You will pardon, I am sure, that digression.

After two shots of the Pfizer vaccine and one booster shot, COVID finally stormed its way into me and did its best to destroy me. The real and lasting damage it did was financial—I lost out on nearly $1,000 of work because of that wretched virus—but its physical presence was unpleasant to say the least. For the most part it was effectively a supercold, with congestion becoming a problem such that my sinuses would no longer let me distinguish between two stuffed nostrils, but instead signaled to me that I had no nose at all and what nose had once been there had in fact been replaced by a crater of cartilage that now knew only mucus.
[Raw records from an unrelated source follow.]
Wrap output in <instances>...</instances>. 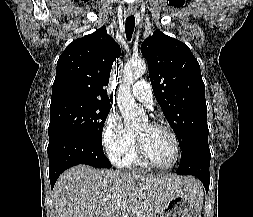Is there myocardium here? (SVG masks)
Segmentation results:
<instances>
[{
	"label": "myocardium",
	"instance_id": "obj_1",
	"mask_svg": "<svg viewBox=\"0 0 253 217\" xmlns=\"http://www.w3.org/2000/svg\"><path fill=\"white\" fill-rule=\"evenodd\" d=\"M150 125L153 126V127H156V128L165 129L170 134V136L173 140V144H174V157H173V160L167 166H159V165L155 164L148 157V155L146 154V152L144 150V147H143L142 140L136 134V145L135 146H136V151H137L138 158L144 165H146V166H148L152 169H155V170L161 171V172L169 171V170L173 169L179 161L180 142H179L178 136H177L175 130L167 123H164V122H151Z\"/></svg>",
	"mask_w": 253,
	"mask_h": 217
}]
</instances>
The aches were the worst of it. In the nights I suffered through the symptoms, I woke early in the morning to my arms—first my arms, then my legs a few days later—feeling as if they were sacks of skin in which the muscles I had were melting at a pace that mimicked molasses. The pain was too dull for me to cry out at any point, but the ache grew quickly from dull to agonizing. I can remember feeling my arms, too, in the middle of the night, thinking I couldn’t feel any of the muscle I had built up over the last few months. I was effectively hallucinating, as one is wont to do in both a sick and groggy state in the middle of the night, that my arm had been reduced to skin and bone. Even as I did my best to flex and reassure myself, convincing myself was out of the question. My emotions were enslaved to the virus. My rational mind was just awake enough to know I didn’t need to be freaking out, so at least I had my dormant intellect rescuing me from certain despair.

Now, at last, to the point of my writing all this.
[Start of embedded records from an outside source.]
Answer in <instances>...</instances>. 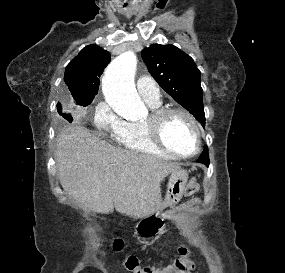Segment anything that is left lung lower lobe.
<instances>
[{"mask_svg": "<svg viewBox=\"0 0 285 273\" xmlns=\"http://www.w3.org/2000/svg\"><path fill=\"white\" fill-rule=\"evenodd\" d=\"M198 162L204 163L206 166H209V155L207 150L203 151L199 159L197 160Z\"/></svg>", "mask_w": 285, "mask_h": 273, "instance_id": "left-lung-lower-lobe-1", "label": "left lung lower lobe"}]
</instances>
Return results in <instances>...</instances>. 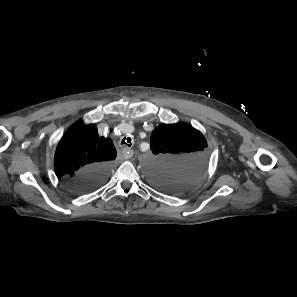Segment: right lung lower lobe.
<instances>
[{"label": "right lung lower lobe", "instance_id": "right-lung-lower-lobe-1", "mask_svg": "<svg viewBox=\"0 0 297 297\" xmlns=\"http://www.w3.org/2000/svg\"><path fill=\"white\" fill-rule=\"evenodd\" d=\"M111 164H97L85 168L67 180V183L77 193H86L98 188L108 178Z\"/></svg>", "mask_w": 297, "mask_h": 297}]
</instances>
Every night I suffered from this overcongestion, from these aches, was accompanied by a dream featuring the Sopranos. These were good dreams, too, which at this point probably shocks you just as much as it did me. For the life of me, I can remember only two of them now in any detail. The second featured two men who, if they were not Paulie and Silvio, obviously represented them, transporting a bale of “hay” which was very obviously composed of chopped up and shredded corpses to a location that was most convenient for me. You’re probably asking, “Convenient to do what?!” and that is an excellent question for which I have no answer. All I remember was that the general atmosphere was very jovial. The first dream I had was even funnier, though: Tony Soprano instructing my white blood cells like they were his personal henchmen to clear up my nostrils. “Either that side, or that side, or both.” If you can read that in his voice with his pointed, commanding tone, you can hear it exactly the way it sounded in my head. As funny as it would be to say I saw Tony Soprano himself directing large, anthropomorphized cells, the truth is that I saw only him with his determined face and pointed finger as he gave out the orders. That makes it no less funny, as the memory makes me laugh to this day.

I had bad symptoms for four nights and had dreams of the Sopranos every time. Once the symptoms abated enough for me to wake up and go about my life as normal, they stopped. It may have been the one good thing that came from having COVID. I want never to forget the week that the Sopranos were my friends.